Central China’s worst drought in more than 50 years is drying reservoirs and stalling rice planting, and threatens crippling power shortages as hydroelectric output slows, state media said yesterday.
Rainfall levels from January to last month in the drainage basin of the Yangtze, China’s longest and most economically important river, have been 40 percent lower than average levels of the past 50 years, the China Daily said.
The national flood and drought control authority has ordered the Three Gorges Dam, the world’s largest hydroelectric project, to increase its discharge of water by 10 percent to 20 percent for the next two weeks.
The measure is aimed at sending badly needed water to the Yangtze’s middle and lower reaches for drinking and irrigation.
Watermarks in more than 1,300 reservoirs in Hubei Province, where the dam is located, have dropped below allowable discharge levels for irrigation, the paper quoted Hubei Reservoir Management Director Yuan Junguang (袁俊光) as saying.
Rainfall in some areas is as much as 80 percent lower than usual, while the provinces of Anhui, Jiangsu, Hubei, Hunan, Jiangxi and Zhejiang along with Shanghai municipality are mired in their worst droughts since 1954.
“Without adequate water, we lost the spring planting season for rice,” Hubei farmer Zhou Xingtao was quoted as saying.
The paper said many other farmers in Hubei have lost their existing crops or given up on planting summer rice, fearing the emergency water supplies will be inadequate to sustain their fields, with more hot and dry weather forecast.
The agricultural impact is likely to further alarm officials already trying to tame high prices of key items such as food.
China — and the Yangtze river region in particular — is prone to the alternating threats of crippling drought followed by devastating flooding.
Just last summer, sustained torrential rainfall across the region caused widespread flooding and even some concern over whether the giant Three Gorges Dam would be able to contain the deluge.
More than 3,000 people were reported killed in the flooding and related landslides.

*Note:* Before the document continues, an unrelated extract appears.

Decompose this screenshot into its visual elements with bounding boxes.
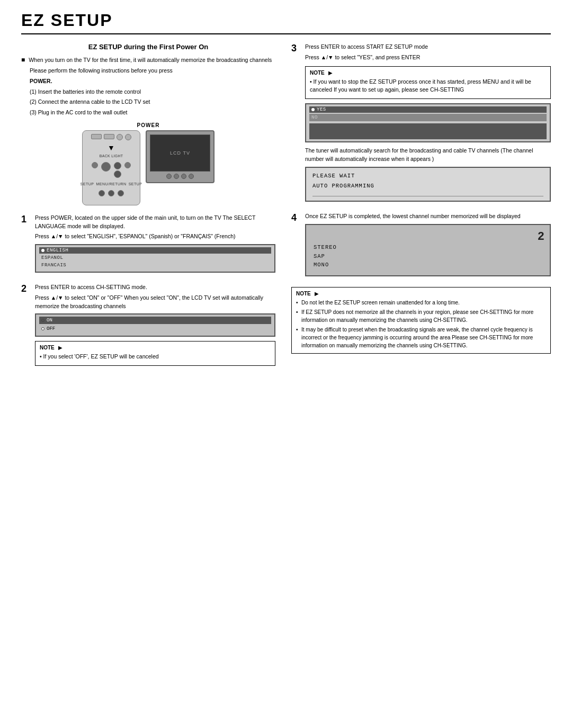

Nearly every year, some part of China suffers its worst drought in decades, and meteorological officials have said previously the extreme weather may be because of climate change.
The State Grid, China’s state-owned power distributor, reportedly said this week that 10 of its provincial-level power grids were suffering severe shortages because of the drought’s impact on hydroelectric generation, including grids in Shanghai and the heavily populated southwestern Chongqing region.
China could face a summer electricity shortage of 30 gigawatts — the most severe power shortfall since 2004, the company said.
The drought is also posing a threat to the Yangtze basin’s highly endangered population of freshwater dolphins, as water levels have plunged as much as 3m in key dolphin areas, raising the risk of stranding the animals.
There are an estimated 1,000 of the dolphins — fewer than the giant panda — and that number is falling because of pollution and other environmental woes.